We recently conducted a survey of 5,000 people and the results clearly show this growing interest among young people for repairing and recycling their electrical goods. The answers suggest that three times more young people than over-65s would try to fix a broken appliance at home and that the environmentally conscious under-35s are increasingly keen to fix gadgets rather than throw them away.

That is why we have taken steps to encourage our customers to drive a circular economy throughout the year with the campaign #FixFirst. As a business and a retailer, it is our responsibility to help educate our customers on the benefits of a circular economy. Free services like our Advice Centre, which has over 700 step-by-step articles and attracted 1.2million visits in 2020, contribute to this by offering assistance on making repairs around the home whenever and wherever it is needed.
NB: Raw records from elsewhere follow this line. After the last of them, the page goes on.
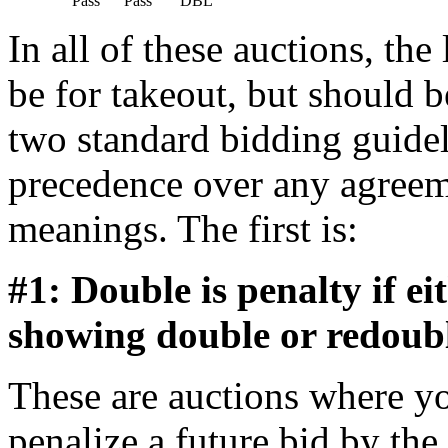
          Pass      Pass       DBL    
In all of these auctions, the
be for takeout, but should b
two standard bidding guidel
precedence over any agreem
meanings. The first is:
#1: Double is penalty if e
showing double or redouble
These are auctions where yo
penalize a future bid by th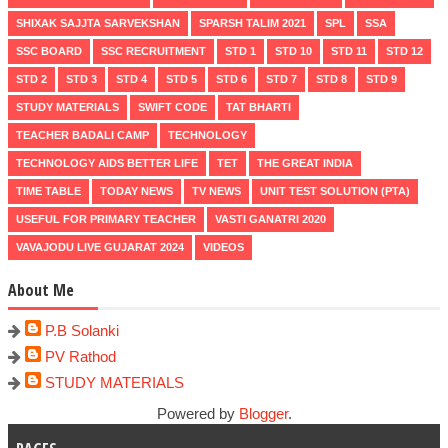
SHIXAK SAJJTA SARVEKSHAN
SPARSH TALIM 2021
SPL
SSA
SSC BOARD
SSC RECRUITMENT
STD 1
STD 10
STD 11
STD 12
STD 2
STD 3
STD 4
STD 5
STD 6
STD 7
STD 8
STD 9
STUDY MATERIALS
SWIFT CODE
TAT BHARTI
TEACHER BADALI CAMP
TECHNOLOGY
TECHNOLOGY AIDS BETTER LIFE
TET
THE GREAT INDIA
TIME TABLE
TODAY NEWS
TV NEWS
UNIT TEST SOLUTION (PTA)
USEFUL FOR PRIMARY TEACHER
VASTI GANATRI 2020
VAVAJODU LIVE GUJARAT 2024
VIDEOS
About Me
P.B Solanki
PV Rathod
STUDY MATERIALS
Powered by
Blogger
.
It is up to businesses to ensure that we champion the benefits of the circular economy and ensure these behaviours are maintained permanently.

Certain sectors are already leading the charge in doing this. In fashion retail for example, Levi’s is paying consumers to bring back old pairs of jeans for sale on a second-hand marketplace. Patagonia similarly will take back old pieces of clothing to repair and refurbish them.

Plastic packaging is also receiving some tough attention from across the retail and food and drink manufacturing sectors. Tesco has announced that it has removed one billion pieces of plastic from its UK business in just one year through a policy of Remove, Reduce, Reuse and Recycle, while consumer brands like Nestle for example are testing reusable packaging to reduce the amount of single use plastics.

Consumer attitudes are moving in one direction on the topic of the circular economy and it is therefore essential that businesses also get ahead of this as a commercial priority. In 2020, Deloitte found that 43% of consumers were already actively choosing brands due to their environmental values, while 2/3 of consumers have reduced their usage of single use plastics. In direct to consumer in sectors like the one in which we operate, sustainability credentials are fast becoming a purchasing priority alongside price.

Legislation in the UK is also increasingly clamping down on businesses that do not champion circular economy in the products they create and use. The Environment Bill that is expected to be passed in Autumn will give Government powers to introduce new targets on waste reduction and packaging. Extended Producer Responsibility expected to be introduced in 2023 will also lead to major fees for manufacturers of products that cannot easily be recycled.

As the circular economy rises in priority over the next year, businesses must act fast. Robust policies on the circular economy will both drive environmental benefit and allow businesses to stay ahead of a trend that is fast becoming a priority for consumers.